Background

Research shows that dietary sodium reduction results in significant health benefits in targeted and vulnerable populations. In patients with chronic kidney disease (CKD) reducing dietary sodium prevents cardiovascular events and reduces hypertension and proteinuria associated with kidney failure [1-3]. Prevalence of kidney disease across the world is estimated at 13% or higher [4-7]. Thus, programs that achieve sodium reduction have potential to benefit a significant portion of the population [8,9]. Despite guidelines to limit daily sodium intake [10-13], consumption of dietary sodium in patients with CKD remains high [14].

Patients face numerous challenges to reducing dietary sodium. These include social, economic, health system and individual-patient barriers [15]. Although national campaigns temporally raise consumer awareness about the relationship between high dietary sodium and ill health effects, gains in awareness have not proven to be sustainable over time.

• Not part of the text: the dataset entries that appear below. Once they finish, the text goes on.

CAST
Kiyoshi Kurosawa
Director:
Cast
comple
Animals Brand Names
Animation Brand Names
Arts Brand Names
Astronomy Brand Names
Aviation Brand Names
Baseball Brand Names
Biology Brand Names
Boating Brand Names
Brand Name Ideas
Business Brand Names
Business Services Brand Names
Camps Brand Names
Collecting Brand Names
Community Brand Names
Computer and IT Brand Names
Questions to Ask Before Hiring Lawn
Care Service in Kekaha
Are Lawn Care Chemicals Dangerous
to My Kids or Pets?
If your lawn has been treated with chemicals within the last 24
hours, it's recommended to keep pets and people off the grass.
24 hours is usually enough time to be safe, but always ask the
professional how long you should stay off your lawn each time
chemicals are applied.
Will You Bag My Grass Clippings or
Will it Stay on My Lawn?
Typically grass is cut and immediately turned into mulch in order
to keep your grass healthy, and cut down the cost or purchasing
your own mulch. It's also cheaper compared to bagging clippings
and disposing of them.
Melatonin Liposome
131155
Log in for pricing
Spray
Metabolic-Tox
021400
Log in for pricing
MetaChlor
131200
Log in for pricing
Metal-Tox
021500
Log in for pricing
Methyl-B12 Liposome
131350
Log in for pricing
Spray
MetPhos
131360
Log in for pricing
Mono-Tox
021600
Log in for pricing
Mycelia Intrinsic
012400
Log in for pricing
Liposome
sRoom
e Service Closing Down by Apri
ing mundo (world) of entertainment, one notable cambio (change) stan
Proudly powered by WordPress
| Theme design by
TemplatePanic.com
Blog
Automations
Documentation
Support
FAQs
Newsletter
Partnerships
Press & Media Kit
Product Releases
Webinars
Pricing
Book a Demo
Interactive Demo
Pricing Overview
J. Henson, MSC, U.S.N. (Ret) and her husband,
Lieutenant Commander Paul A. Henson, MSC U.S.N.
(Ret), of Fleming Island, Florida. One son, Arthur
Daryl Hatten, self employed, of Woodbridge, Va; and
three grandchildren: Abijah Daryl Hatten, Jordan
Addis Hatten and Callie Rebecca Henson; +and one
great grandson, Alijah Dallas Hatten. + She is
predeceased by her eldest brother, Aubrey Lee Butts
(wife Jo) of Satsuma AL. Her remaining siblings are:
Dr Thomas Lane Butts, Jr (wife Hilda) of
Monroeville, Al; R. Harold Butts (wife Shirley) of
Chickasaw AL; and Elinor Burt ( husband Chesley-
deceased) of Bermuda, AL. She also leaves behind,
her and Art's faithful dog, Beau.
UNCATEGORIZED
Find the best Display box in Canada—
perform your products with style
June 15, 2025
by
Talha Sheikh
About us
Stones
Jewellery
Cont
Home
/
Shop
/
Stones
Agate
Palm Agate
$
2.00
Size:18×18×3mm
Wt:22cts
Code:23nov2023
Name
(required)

Moreover, the percentage of the general population actively trying to limit dietary sodium has never reached over 33% [16]. A recent review suggests that education and provider counseling are critical to help patients with chronic conditions optimize dietary behaviors. However short patient-provider encounters and limited resources hinder this effort [17]. Moreover, patients on dialysis indicate that even after being counseled they do not feel they have the necessary and specific knowledge about how to translate dietary recommendations into day-to-day food selections [18,19].

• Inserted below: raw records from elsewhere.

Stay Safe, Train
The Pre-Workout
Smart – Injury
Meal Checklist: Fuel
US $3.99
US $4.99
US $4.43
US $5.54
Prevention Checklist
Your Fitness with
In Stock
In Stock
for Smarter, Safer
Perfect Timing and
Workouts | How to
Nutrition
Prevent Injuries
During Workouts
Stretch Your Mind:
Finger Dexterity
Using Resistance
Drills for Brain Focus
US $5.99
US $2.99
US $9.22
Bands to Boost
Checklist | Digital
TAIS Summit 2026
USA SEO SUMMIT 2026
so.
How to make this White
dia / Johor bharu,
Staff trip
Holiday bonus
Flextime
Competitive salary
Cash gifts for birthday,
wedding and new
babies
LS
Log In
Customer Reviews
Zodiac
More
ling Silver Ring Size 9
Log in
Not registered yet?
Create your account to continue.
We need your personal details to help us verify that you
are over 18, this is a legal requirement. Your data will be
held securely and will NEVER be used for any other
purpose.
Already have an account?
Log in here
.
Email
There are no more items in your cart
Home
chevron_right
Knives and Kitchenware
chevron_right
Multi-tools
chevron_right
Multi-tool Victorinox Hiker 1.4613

Little research has been done to identify dietary-specific knowledge barriers in patients with kidney disease who are not yet on dialysis [15]. For example, have patients been encouraged to adhere to dietary sodium limits, and if so, do patients understand their ‘limits’ of intake? Do patients understand that most dietary sodium consumed comes from sources inherent in cooking or using processed foods, and not necessarily applications of seasoning at the table? Is there opportunity to address potential confusion patients face in making diet choices, especially given other comorbid conditions requiring further restrictions related to fat and carbohydrate intake? This information could be of great benefit to the clinician to identify important education opportunities. A survey on such topics could even be used to screen for patient knowledge gaps early in disease and tailor dietary counseling at the point of care or to develop and assess patient-centric programs aimed at improving dietary behaviors in the future.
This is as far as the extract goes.